Exercise: Your answer must be an exact copy of the records below, minus the pictures.

Data listing:
★ ★ ★ ★ ★
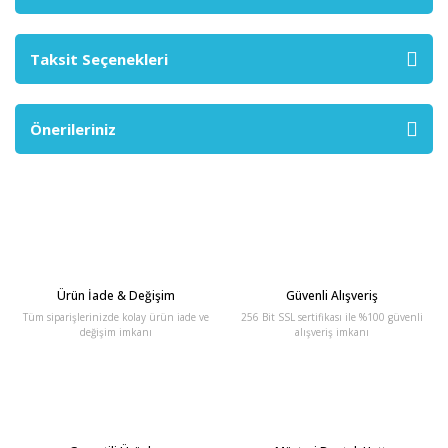
Taksit Seçenekleri
Önerileriniz
Ürün İade & Değişim
Güvenli Alışveriş
Tüm siparişlerinizde kolay ürün iade ve
256 Bit SSL sertifikası ile %100 güvenli
değişim imkanı
alışveriş imkanı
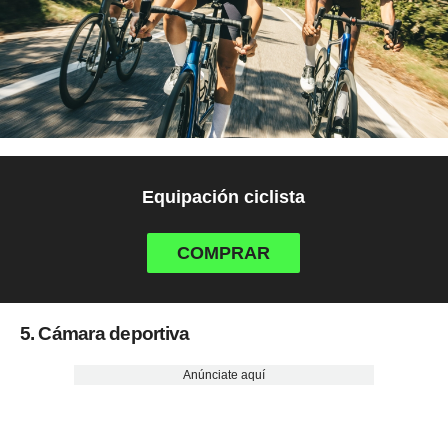
Equipación ciclista
COMPRAR
5. Cámara deportiva
Anúnciate aquí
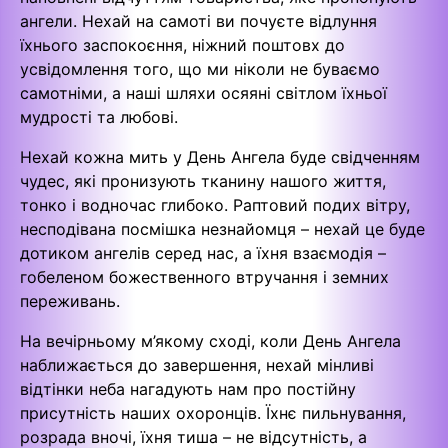
ангели. Нехай на самоті ви почуєте відлуння
їхнього заспокоєння, ніжний поштовх до
усвідомлення того, що ми ніколи не буваємо
самотніми, а наші шляхи осяяні світлом їхньої
мудрості та любові.
Нехай кожна мить у День Ангела буде свідченням
чудес, які пронизують тканину нашого життя,
тонко і водночас глибоко. Раптовий подих вітру,
несподівана посмішка незнайомця – нехай це буде
дотиком ангелів серед нас, а їхня взаємодія –
гобеленом божественного втручання і земних
переживань.
На вечірньому м’якому сході, коли День Ангела
наближається до завершення, нехай мінливі
відтінки неба нагадують нам про постійну
присутність наших охоронців. Їхнє пильнування,
розрада вночі, їхня тиша – не відсутність, а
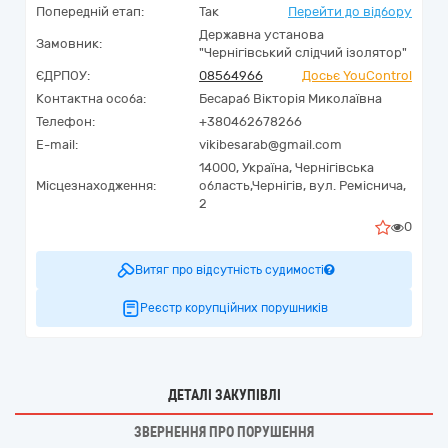
Попередній етап:
Так
Перейти до відбору
Державна установа
Замовник:
"Чернігівський слідчий ізолятор"
ЄДРПОУ:
08564966
Досьє YouControl
Контактна особа:
Бесараб Вікторія Миколаївна
Телефон:
+380462678266
E-mail:
vikibesarab@gmail.com
14000,
Україна
,
Чернігівська
Місцезнаходження:
область,
Чернігів,
вул. Реміснича,
2
0
Витяг про відсутність судимості
Реєстр корупційних порушників
ДЕТАЛІ ЗАКУПІВЛІ
ЗВЕРНЕННЯ ПРО ПОРУШЕННЯ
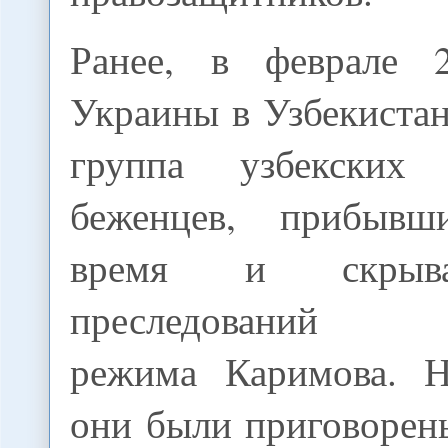
Ранее, в феврале 
Украины в Узбекиста
группа узбекских 
беженцев, прибыв
время и скрыв
преследований ре
режима Каримова. Н
они были приговорен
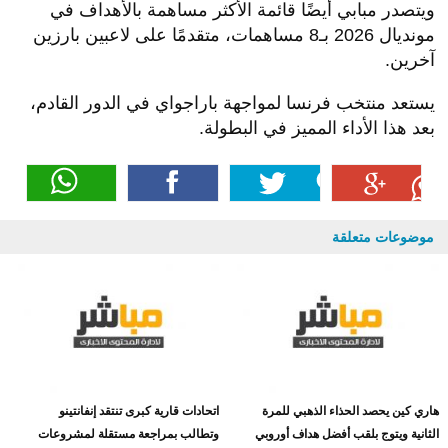
ويتصدر مبابي أيضًا قائمة الأكثر مساهمة بالأهداف في
مونديال 2026 بـ8 مساهمات، متقدمًا على لاعبين بارزين
آخرين.
يستعد منتخب فرنسا لمواجهة باراجواي في الدور القادم،
بعد هذا الأداء المميز في البطولة.
موضوعات متعلقة
هاري كين يحصد الحذاء الذهبي للمرة
اتحادات قارية كبرى تنتقد إنفانتينو
الثانية ويتوج بلقب أفضل هداف أوروبي
وتطالب بمراجعة مستقلة لمشروعات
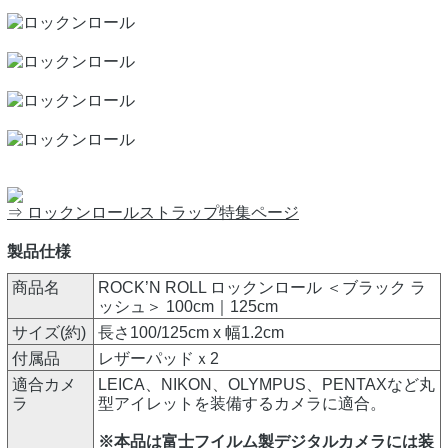
⇒ ロックンロールストラップ特集ページ
製品仕様
商品名
ROCK’N ROLL ロックンロール ＜ブラック ラ
ッシュ＞ 100cm｜125cm
サイズ(約)
長さ100/125cm x 幅1.2cm
付属品
レザーパッドｘ2
適合カメ
LEICA、NIKON、OLYMPUS、PENTAXなど丸
ラ
型アイレットを装備するカメラに適合。
※本品は富士フイルム製デジタルカメラには装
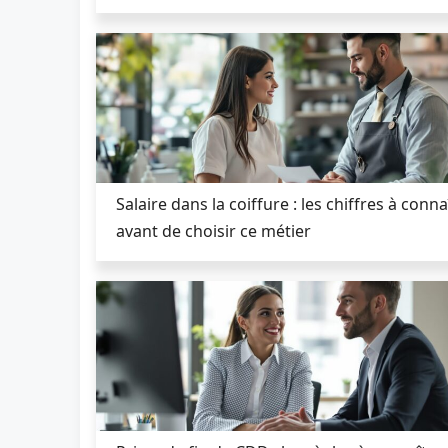
Salaire dans la coiffure : les chiffres à conna
avant de choisir ce métier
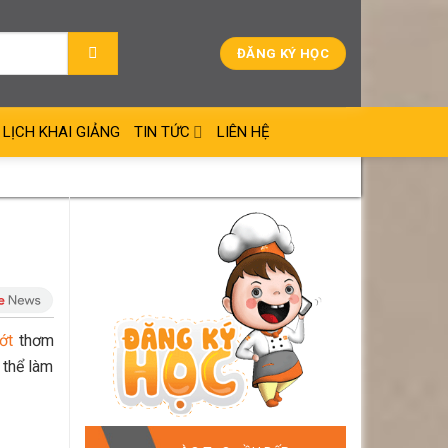
ĐĂNG KÝ HỌC
LỊCH KHAI GIẢNG
TIN TỨC
LIÊN HỆ
ớt
thơm
 thể làm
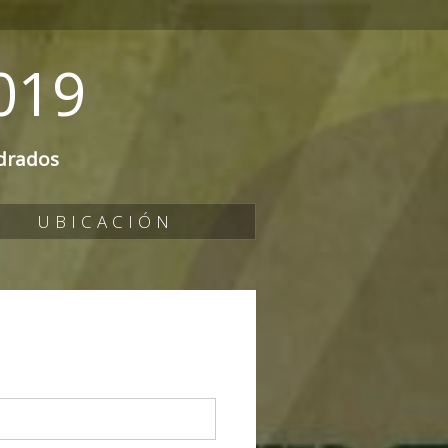
019
drados
UBICACIÓN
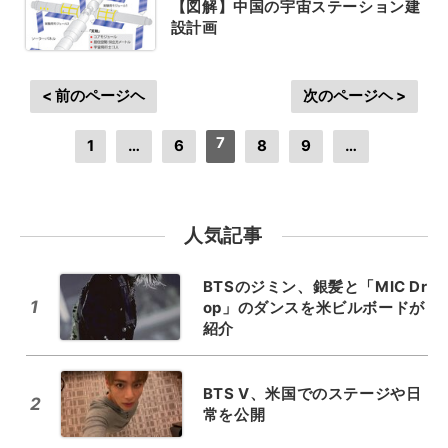
【図解】中国の宇宙ステーション建
設計画
< 前のページヘ
次のページヘ >
7
1
…
6
8
9
…
人気記事
BTSのジミン、銀髪と「MIC Dr
1
op」のダンスを米ビルボードが
紹介
BTS V、米国でのステージや日
2
常を公開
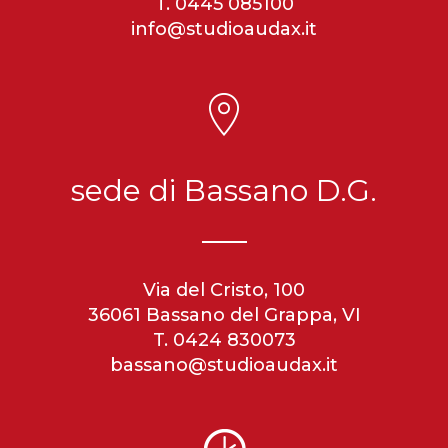
T. 0445 085100
info@studioaudax.it
sede di Bassano D.G.
Via del Cristo, 100
36061 Bassano del Grappa, VI
T. 0424 830073
bassano@studioaudax.it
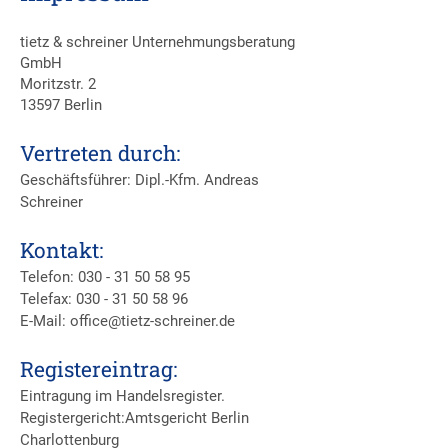
tietz & schreiner Unternehmungsberatung
GmbH
Moritzstr. 2
13597 Berlin
Vertreten durch:
Geschäftsführer: Dipl.-Kfm. Andreas
Schreiner
Kontakt:
Telefon:
030 - 31 50 58 95
Telefax: 030 - 31 50 58 96
E-Mail: office@tietz-schreiner.de
Registereintrag:
Eintragung im Handelsregister.
Registergericht:Amtsgericht Berlin
Charlottenburg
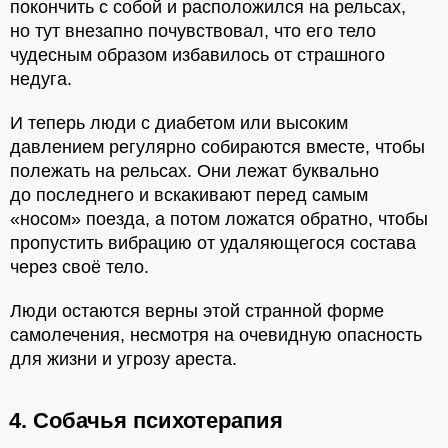
покончить с собой и расположился на рельсах,
но тут внезапно почувствовал, что его тело
чудесным образом избавилось от страшного
недуга.
И теперь люди с диабетом или высоким
давлением регулярно собираются вместе, чтобы
полежать на рельсах. Они лежат буквально
до последнего и вскакивают перед самым
«носом» поезда, а потом ложатся обратно, чтобы
пропустить вибрацию от удаляющегося состава
через своё тело.
Люди остаются верны этой странной форме
самолечения, несмотря на очевидную опасность
для жизни и угрозу ареста.
4. Собачья психотерапия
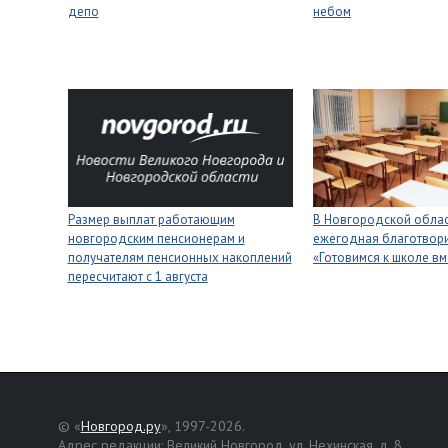
депо
небом
Размер выплат работающим
В Новгородской облас
новгородским пенсионерам и
ежегодная благотвори
получателям пенсионных накоплений
«Готовимся к школе вм
пересчитают с 1 августа
© «
Новгород.ру
», 1997-2026.
Адрес редакции: Великий Новгород, ул. Нехинская, д. 8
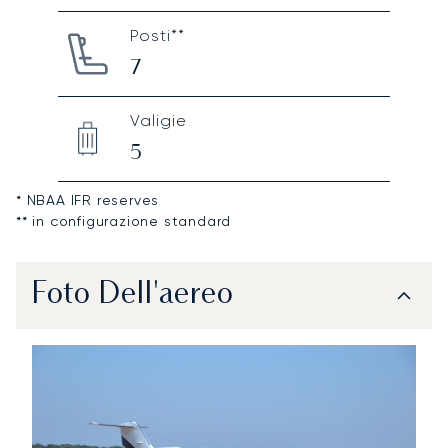
Posti**
7
Valigie
5
* NBAA IFR reserves
** in configurazione standard
Foto Dell'aereo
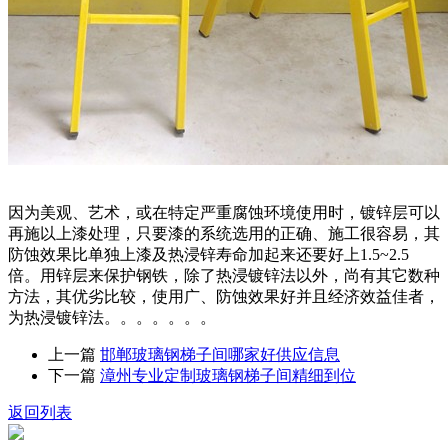
因为美观、艺术，或在特定严重腐蚀环境使用时，镀锌层可以
再施以上漆处理，只要漆的系统选用的正确、施工很容易，其
防蚀效果比单独上漆及热浸锌寿命加起来还要好上1.5~2.5
倍。用锌层来保护钢铁，除了热浸镀锌法以外，尚有其它数种
方法，其优劣比较，使用广、防蚀效果好并且经济效益佳者，
为热浸镀锌法。。。。。。。
上一篇
邯郸玻璃钢梯子间哪家好供应信息
下一篇
漳州专业定制玻璃钢梯子间精细到位
返回列表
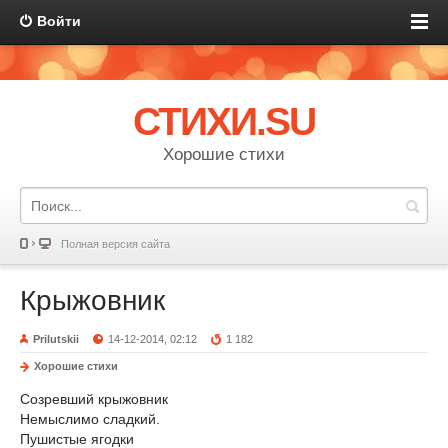
Войти
СТИХИ.SU
Хорошие стихи
Полная версия сайта
Крыжовник
Prilutskii
14-12-2014, 02:12
1 182
Хорошие стихи
Созревший крыжовник
Немыслимо сладкий.
Пушистые ягодки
★ ★ ★ ★ ★
Reply to the exercise:
Taksit Seçenekleri
Önerileriniz
Ürün İade & Değişim
Güvenli Alışveriş
Tüm siparişlerinizde kolay ürün iade ve
256 Bit SSL sertifikası ile %100 güvenli
değişim imkanı
alışveriş imkanı
Equipación ciclista
COMPRAR
5. Cámara deportiva
Anúnciate aquí
ангели. Нехай на самоті ви почуєте відлуння
їхнього заспокоєння, ніжний поштовх до
усвідомлення того, що ми ніколи не буваємо
самотніми, а наші шляхи осяяні світлом їхньої
мудрості та любові.
Нехай кожна мить у День Ангела буде свідченням
чудес, які пронизують тканину нашого життя,
тонко і водночас глибоко. Раптовий подих вітру,
несподівана посмішка незнайомця – нехай це буде
дотиком ангелів серед нас, а їхня взаємодія –
гобеленом божественного втручання і земних
переживань.
На вечірньому м’якому сході, коли День Ангела
наближається до завершення, нехай мінливі
відтінки неба нагадують нам про постійну
присутність наших охоронців. Їхнє пильнування,
розрада вночі, їхня тиша – не відсутність, а
Попередній етап:
Так
Перейти до відбору
Державна установа
Замовник:
"Чернігівський слідчий ізолятор"
ЄДРПОУ:
08564966
Досьє YouControl
Контактна особа:
Бесараб Вікторія Миколаївна
Телефон:
+380462678266
E-mail:
vikibesarab@gmail.com
14000,
Україна
,
Чернігівська
Місцезнаходження:
область,
Чернігів,
вул. Реміснича,
2
0
Витяг про відсутність судимості
Реєстр корупційних порушників
ДЕТАЛІ ЗАКУПІВЛІ
ЗВЕРНЕННЯ ПРО ПОРУШЕННЯ
Ранее, в феврале 
Украины в Узбекиста
группа узбекских 
беженцев, прибыв
время и скрыв
преследований ре
режима Каримова. Н
они были приговорен
ويتصدر مبابي أيضًا قائمة الأكثر مساهمة بالأهداف في
مونديال 2026 بـ8 مساهمات، متقدمًا على لاعبين بارزين
آخرين.
يستعد منتخب فرنسا لمواجهة باراجواي في الدور القادم،
بعد هذا الأداء المميز في البطولة.
موضوعات متعلقة
هاري كين يحصد الحذاء الذهبي للمرة
اتحادات قارية كبرى تنتقد إنفانتينو
الثانية ويتوج بلقب أفضل هداف أوروبي
وتطالب بمراجعة مستقلة لمشروعات
⇒ ロックンロールストラップ特集ページ
製品仕様
商品名
ROCK’N ROLL ロックンロール ＜ブラック ラ
ッシュ＞ 100cm｜125cm
サイズ(約)
長さ100/125cm x 幅1.2cm
付属品
レザーパッドｘ2
適合カメ
LEICA、NIKON、OLYMPUS、PENTAXなど丸
ラ
型アイレットを装備するカメラに適合。
※本品は富士フイルム製デジタルカメラには装
Salaire dans la coiffure : les chiffres à conna
avant de choisir ce métier
ĐĂNG KÝ HỌC
LỊCH KHAI GIẢNG
TIN TỨC
LIÊN HỆ
ớt
thơm
 thể làm
019
drados
UBICACIÓN
【図解】中国の宇宙ステーション建
設計画
< 前のページヘ
次のページヘ >
7
1
…
6
8
9
…
人気記事
BTSのジミン、銀髪と「MIC Dr
1
op」のダンスを米ビルボードが
紹介
BTS V、米国でのステージや日
2
常を公開
T. 0445 085100
info@studioaudax.it
sede di Bassano D.G.
Via del Cristo, 100
36061 Bassano del Grappa, VI
T. 0424 830073
bassano@studioaudax.it
tietz & schreiner Unternehmungsberatung
GmbH
Moritzstr. 2
13597 Berlin
Vertreten durch:
Geschäftsführer: Dipl.-Kfm. Andreas
Schreiner
Kontakt:
Telefon:
030 - 31 50 58 95
Telefax: 030 - 31 50 58 96
E-Mail: office@tietz-schreiner.de
Registereintrag:
Eintragung im Handelsregister.
Registergericht:Amtsgericht Berlin
Charlottenburg
покончить с собой и расположился на рельсах,
но тут внезапно почувствовал, что его тело
чудесным образом избавилось от страшного
недуга.
И теперь люди с диабетом или высоким
давлением регулярно собираются вместе, чтобы
полежать на рельсах. Они лежат буквально
до последнего и вскакивают перед самым
«носом» поезда, а потом ложатся обратно, чтобы
пропустить вибрацию от удаляющегося состава
через своё тело.
Люди остаются верны этой странной форме
самолечения, несмотря на очевидную опасность
для жизни и угрозу ареста.
4. Собачья психотерапия
депо
небом
Размер выплат работающим
В Новгородской облас
новгородским пенсионерам и
ежегодная благотвори
получателям пенсионных накоплений
«Готовимся к школе вм
пересчитают с 1 августа
© «
Новгород.ру
», 1997-2026.
Адрес редакции: Великий Новгород, ул. Нехинская, д. 8
Posti**
7
Valigie
5
* NBAA IFR reserves
** in configurazione standard
Foto Dell'aereo
因为美观、艺术，或在特定严重腐蚀环境使用时，镀锌层可以
再施以上漆处理，只要漆的系统选用的正确、施工很容易，其
防蚀效果比单独上漆及热浸锌寿命加起来还要好上1.5~2.5
倍。用锌层来保护钢铁，除了热浸镀锌法以外，尚有其它数种
方法，其优劣比较，使用广、防蚀效果好并且经济效益佳者，
为热浸镀锌法。。。。。。。
上一篇
邯郸玻璃钢梯子间哪家好供应信息
下一篇
漳州专业定制玻璃钢梯子间精细到位
返回列表
Войти
СТИХИ.SU
Хорошие стихи
Полная версия сайта
Крыжовник
Prilutskii
14-12-2014, 02:12
1 182
Хорошие стихи
Созревший крыжовник
Немыслимо сладкий.
Пушистые ягодки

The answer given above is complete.